Hikikomori is a phenomenon where children, mostly boys, lock themselves in their rooms and refuse to come out. It started in my generation, now in our 50s, and many remain locked up to this day. Some became hikikomori after working for some years. Their parents are now in their 80s, still supporting them with meager pensions. This phenomenon is called the “8050 problem.”
The obvious question is: What happens when the parents die? I watched a documentary that answered this question. I think common knee-jerk reactions are: “Kick them out!” “We all have to work!” “So selfish and irresponsible!” But the documentary convincingly explains why this isn’t a matter of being spoiled as kids.

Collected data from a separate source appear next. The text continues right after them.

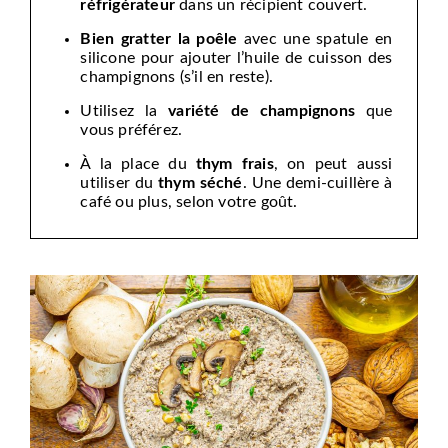
réfrigérateur
dans un récipient couvert.
Bien gratter la poêle
avec une spatule en
silicone pour ajouter l’huile de cuisson des
champignons (s’il en reste).
Utilisez la
variété de champignons
que
vous préférez.
À la place du
thym frais
, on peut aussi
utiliser du
thym séché
. Une demi-cuillère à
café ou plus, selon votre goût.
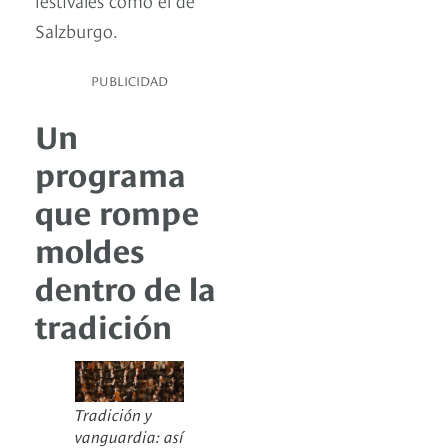
Salzburgo.
PUBLICIDAD
Un
programa
que rompe
moldes
dentro de la
tradición
Tradición y
vanguardia: así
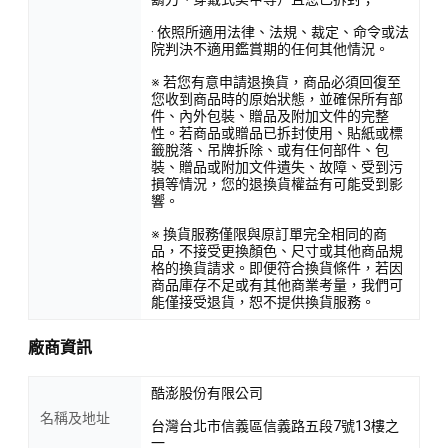
· 依照所適用法律、法規、裁定、命令或法
院判決不適用鑑賞期的任何其他情況。
※ 若您有意申請退換貨，商品必須回復至
您收到商品時的原始狀態，並確保所有部
件、內外包裝、贈品及附加文件的完整
性。若商品或贈品已拆封使用、貼紙或標
籤脫落、吊牌拆除、或有任何部件、包
裝、贈品或附加文件遺失、故障、受到污
損等情況，您的退換貨權益有可能受到影
響。
※ 換貨服務僅限與原訂單完全相同的商
品，不接受更換顏色、尺寸或其他商品規
格的換貨請求。即便符合換貨條件，若因
商品庫存不足或有其他商業考量，我們可
能僅接受退貨，恕不提供換貨服務。
廠商資訊
酷澎股份有限公司
名稱及地址
台灣台北市信義區信義路五段7號13樓之
一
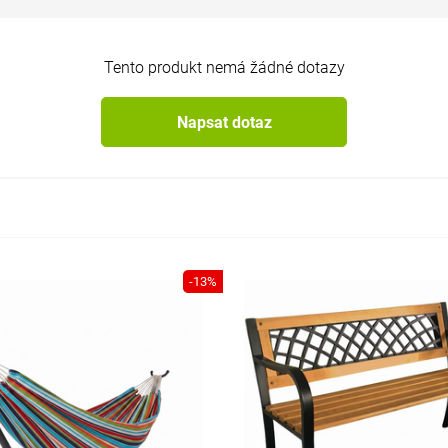
Tento produkt nemá žádné dotazy
Napsat dotaz
-13%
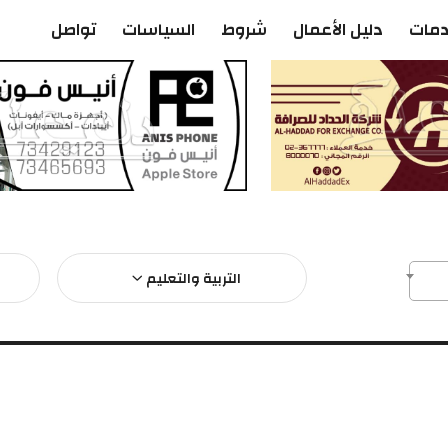
دمات
دليل الأعمال
شروط
السياسات
تواصل
التربية والتعليم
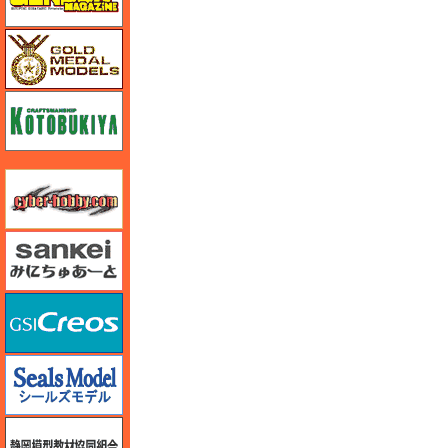
ゴールドメダルモデルズ
コトブキヤ
サイバーホビー
さんけい みにちゅあーと
GSIクレオス
シールズモデル
静岡模型協同組合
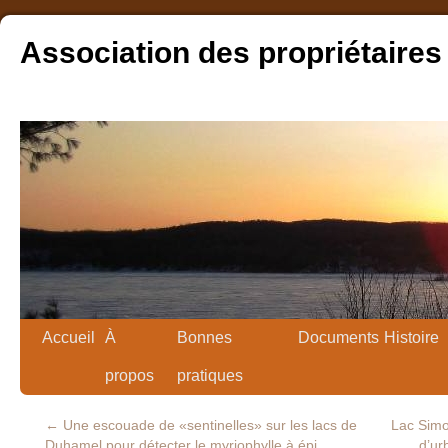
Association des propriétaires
Accueil
À
Bonnes
Documents
Histoire
propos
pratiques
←
Une escouade de «sentinelles» sur les lacs de
Lac Simon
Duhamel pour détecter le myriophylle à épi
d’ur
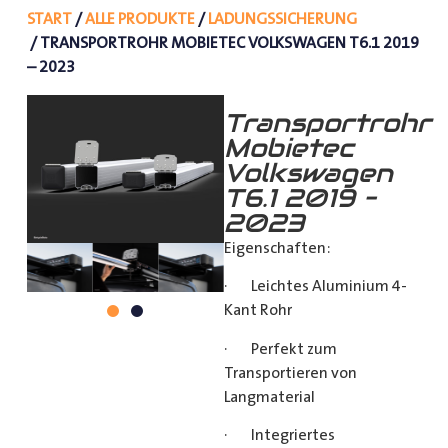
START
/
ALLE PRODUKTE
/
LADUNGSSICHERUNG
/ TRANSPORTROHR MOBIETEC VOLKSWAGEN T6.1 2019
– 2023
Transportrohr
Mobietec
Volkswagen
T6.1 2019 –
2023
Eigenschaften:
· Leichtes Aluminium 4-
Kant Rohr
· Perfekt zum
Transportieren von
Langmaterial
· Integriertes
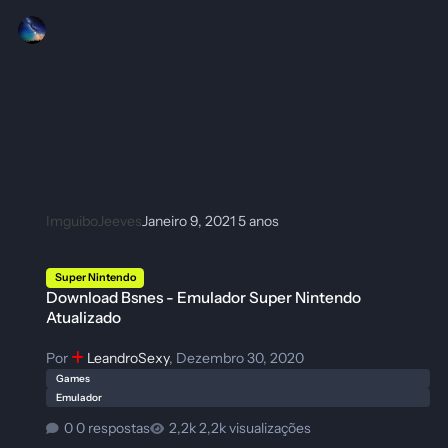
ImguiboJeeves
Janeiro 9, 2021
5 anos
Download Bsnes - Emulador Super Nintendo Atualizado
Super Nintendo
Download Bsnes - Emulador Super Nintendo
Atualizado
Por
LeandroSexy
,
Dezembro 30, 2020
Games
Emulador
0 respostas
2,2k visualizações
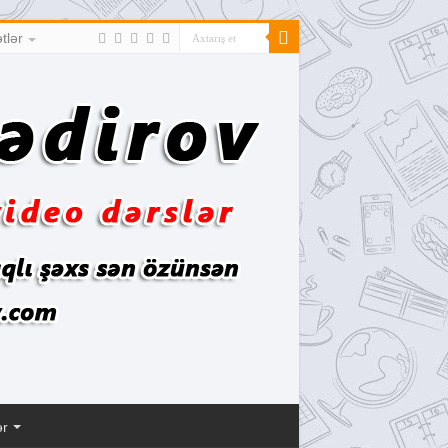
tlər
ər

One man in the documentary starved to death after his parents died, and his brother found the old notes from when he worked as a door-to-door salesman. He noticed how meticulous the notes were and remarked that he probably took his job too seriously. This seems to be a common pattern. They withdrew from society because they were too responsible and reached a breaking point where something died within them. Another man in the documentary described his life as an after-life. I don’t think this happens to irresponsible people; they tend to live a care-free life.
I also watched a lecture by the Japanese psychiatrist who coined the term “hikikomori.” (Interestingly, he is Lacanian.) He said there is no use debating with them about responsibility, fairness, right, and wrong because they know. It would only cause them to withdraw further.
I’ve lost many friends from arguing. In every case, there was a clear moment, a breaking point, after which they stopped talking to me. I think hikikomori is a situation where people reach this breaking point with the entire society. It doesn’t matter that the criticism hurled at them has merits. They accept that they have no rebuttals and shut down because conformity would mean the death of their souls anyway.
Logic exists to make our behavior consistent and predictable to one another. Civilization requires us to act rationally. The more socialistic the culture is, the more logically we must behave. I believe hikikomori is the dark side of Japan’s peaceful life.